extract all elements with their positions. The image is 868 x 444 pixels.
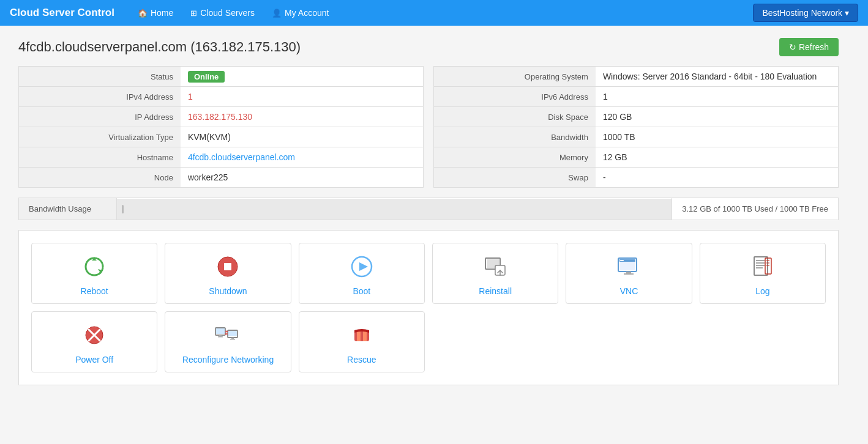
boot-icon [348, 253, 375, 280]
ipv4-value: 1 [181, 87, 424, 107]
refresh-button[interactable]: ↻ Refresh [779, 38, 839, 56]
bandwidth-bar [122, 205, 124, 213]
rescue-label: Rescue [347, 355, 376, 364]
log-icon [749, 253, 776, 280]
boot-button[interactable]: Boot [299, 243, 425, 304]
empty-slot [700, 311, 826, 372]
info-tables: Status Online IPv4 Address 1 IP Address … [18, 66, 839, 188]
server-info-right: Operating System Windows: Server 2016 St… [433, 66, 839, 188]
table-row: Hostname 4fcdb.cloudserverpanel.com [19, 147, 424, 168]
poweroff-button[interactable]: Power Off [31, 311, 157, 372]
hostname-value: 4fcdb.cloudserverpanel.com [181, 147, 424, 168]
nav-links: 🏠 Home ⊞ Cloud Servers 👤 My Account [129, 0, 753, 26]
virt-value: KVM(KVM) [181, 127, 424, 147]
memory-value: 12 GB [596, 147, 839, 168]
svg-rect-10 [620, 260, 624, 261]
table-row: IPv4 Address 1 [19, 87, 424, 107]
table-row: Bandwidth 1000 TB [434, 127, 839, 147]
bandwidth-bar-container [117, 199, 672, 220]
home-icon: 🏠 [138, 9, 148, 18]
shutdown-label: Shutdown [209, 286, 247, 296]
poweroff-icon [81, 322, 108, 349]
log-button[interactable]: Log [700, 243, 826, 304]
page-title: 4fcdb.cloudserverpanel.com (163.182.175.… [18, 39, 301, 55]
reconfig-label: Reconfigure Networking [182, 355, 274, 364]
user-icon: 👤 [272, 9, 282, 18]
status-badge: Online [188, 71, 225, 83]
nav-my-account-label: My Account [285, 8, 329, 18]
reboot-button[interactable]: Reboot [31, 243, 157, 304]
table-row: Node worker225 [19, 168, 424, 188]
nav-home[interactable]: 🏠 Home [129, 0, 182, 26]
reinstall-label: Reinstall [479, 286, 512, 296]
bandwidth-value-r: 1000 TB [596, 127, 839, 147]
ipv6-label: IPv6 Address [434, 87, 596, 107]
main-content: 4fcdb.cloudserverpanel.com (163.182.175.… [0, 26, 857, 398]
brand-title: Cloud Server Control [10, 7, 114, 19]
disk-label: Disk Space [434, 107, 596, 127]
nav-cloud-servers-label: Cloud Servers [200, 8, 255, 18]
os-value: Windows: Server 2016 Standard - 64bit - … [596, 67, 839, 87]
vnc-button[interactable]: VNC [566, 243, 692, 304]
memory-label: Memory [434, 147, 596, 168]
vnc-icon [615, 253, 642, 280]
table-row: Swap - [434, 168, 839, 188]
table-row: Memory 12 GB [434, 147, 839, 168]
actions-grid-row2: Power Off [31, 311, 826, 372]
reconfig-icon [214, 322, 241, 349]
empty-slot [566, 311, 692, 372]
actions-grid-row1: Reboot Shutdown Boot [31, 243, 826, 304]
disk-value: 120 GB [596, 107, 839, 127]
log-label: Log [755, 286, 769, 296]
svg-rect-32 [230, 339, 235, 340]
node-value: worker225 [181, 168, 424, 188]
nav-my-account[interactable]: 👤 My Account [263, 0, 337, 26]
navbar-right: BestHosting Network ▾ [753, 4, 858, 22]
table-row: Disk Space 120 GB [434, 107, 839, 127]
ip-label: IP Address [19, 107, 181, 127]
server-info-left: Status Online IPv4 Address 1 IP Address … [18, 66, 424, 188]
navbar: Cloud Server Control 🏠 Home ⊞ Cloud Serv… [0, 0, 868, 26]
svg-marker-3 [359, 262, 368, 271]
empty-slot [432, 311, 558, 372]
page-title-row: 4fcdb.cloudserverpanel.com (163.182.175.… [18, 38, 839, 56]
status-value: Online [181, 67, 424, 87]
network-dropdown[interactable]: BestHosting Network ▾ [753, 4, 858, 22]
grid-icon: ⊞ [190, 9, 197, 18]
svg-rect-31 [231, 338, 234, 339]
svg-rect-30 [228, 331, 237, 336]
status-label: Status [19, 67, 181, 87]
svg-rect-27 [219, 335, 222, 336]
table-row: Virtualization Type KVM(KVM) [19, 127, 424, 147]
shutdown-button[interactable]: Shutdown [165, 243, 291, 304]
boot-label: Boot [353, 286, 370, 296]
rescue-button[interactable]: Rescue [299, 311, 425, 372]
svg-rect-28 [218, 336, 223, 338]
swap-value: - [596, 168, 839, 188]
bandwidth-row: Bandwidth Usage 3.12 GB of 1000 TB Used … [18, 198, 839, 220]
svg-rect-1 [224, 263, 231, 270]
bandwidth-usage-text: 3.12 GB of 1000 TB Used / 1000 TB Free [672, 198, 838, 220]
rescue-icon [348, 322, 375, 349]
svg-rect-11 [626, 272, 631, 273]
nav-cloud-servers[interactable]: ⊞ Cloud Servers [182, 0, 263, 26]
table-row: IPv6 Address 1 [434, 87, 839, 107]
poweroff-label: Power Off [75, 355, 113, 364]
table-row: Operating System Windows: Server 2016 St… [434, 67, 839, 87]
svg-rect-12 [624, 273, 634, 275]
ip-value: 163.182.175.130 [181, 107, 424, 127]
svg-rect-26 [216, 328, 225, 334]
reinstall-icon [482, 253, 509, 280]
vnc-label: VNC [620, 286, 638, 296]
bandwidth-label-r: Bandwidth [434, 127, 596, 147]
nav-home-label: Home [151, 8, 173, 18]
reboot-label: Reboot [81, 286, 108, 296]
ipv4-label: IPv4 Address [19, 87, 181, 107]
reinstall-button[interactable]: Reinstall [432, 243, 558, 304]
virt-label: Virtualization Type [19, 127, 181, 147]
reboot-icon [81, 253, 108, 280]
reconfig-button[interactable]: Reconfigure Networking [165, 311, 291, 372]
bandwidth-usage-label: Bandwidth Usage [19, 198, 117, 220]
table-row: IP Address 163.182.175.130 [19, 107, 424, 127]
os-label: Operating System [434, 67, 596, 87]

_Exercise description_
Scan the material and collect every line that contains "Used".

_The answer_
bandwidth-row: Bandwidth Usage 3.12 GB of 1000 TB Used … [18, 198, 839, 220]
bandwidth-usage-text: 3.12 GB of 1000 TB Used / 1000 TB Free [672, 198, 838, 220]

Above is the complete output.